Segment Start: DATA RECORDS

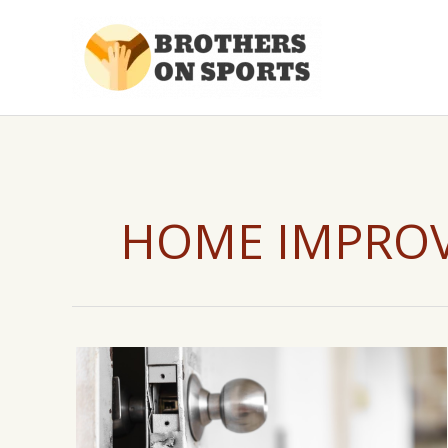
Skip
to
content
HOME IMPRO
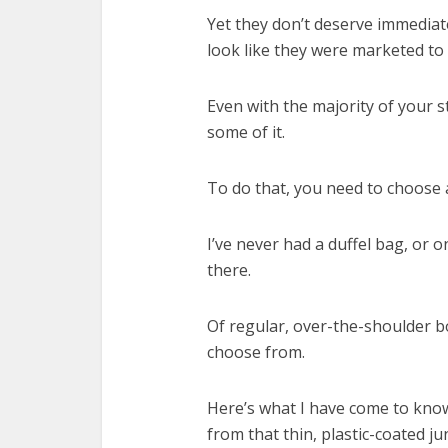
Yet they don’t deserve immediat
look like they were marketed to 
Even with the majority of your stu
some of it.
To do that, you need to choose
I’ve never had a duffel bag, or 
there.
Of regular, over-the-shoulder b
choose from.
Here’s what I have come to know
from that thin, plastic-coated junk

Segment End: DATA RECORDS

WHAT YOU NEED TO DO: In how many lines of the material does the word "choose" appear? Respond with the number only.

WRITTEN RESPONSE: 2